• **TASK DIRECTIONS**:
Below are lines of data; restate word for word those running from the line containing "Ostavite odgovor" to the line containing "Neophodna polja su", inclusive, and no others.

• **GIVEN ENTRIES**:
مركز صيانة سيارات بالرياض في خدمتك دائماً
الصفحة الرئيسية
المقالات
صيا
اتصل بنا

...

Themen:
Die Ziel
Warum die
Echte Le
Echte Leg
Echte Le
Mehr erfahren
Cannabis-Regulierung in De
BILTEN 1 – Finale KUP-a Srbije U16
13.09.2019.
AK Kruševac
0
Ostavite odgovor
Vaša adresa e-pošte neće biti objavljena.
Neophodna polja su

* * *

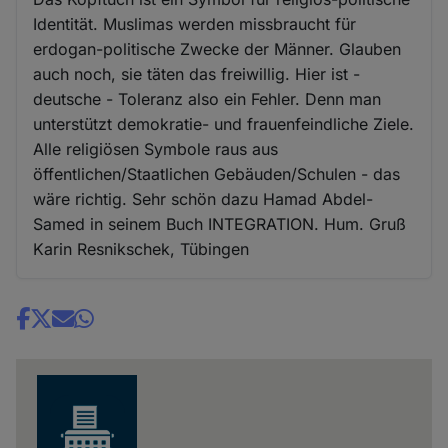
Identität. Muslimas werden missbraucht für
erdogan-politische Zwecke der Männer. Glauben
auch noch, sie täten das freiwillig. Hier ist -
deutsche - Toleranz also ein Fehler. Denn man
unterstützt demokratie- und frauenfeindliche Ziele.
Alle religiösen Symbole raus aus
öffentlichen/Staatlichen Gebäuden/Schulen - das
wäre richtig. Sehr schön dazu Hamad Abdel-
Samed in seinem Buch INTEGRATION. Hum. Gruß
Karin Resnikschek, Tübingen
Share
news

• **YOUR RESPONSE**:
Ostavite odgovor
Vaša adresa e-pošte neće biti objavljena.
Neophodna polja su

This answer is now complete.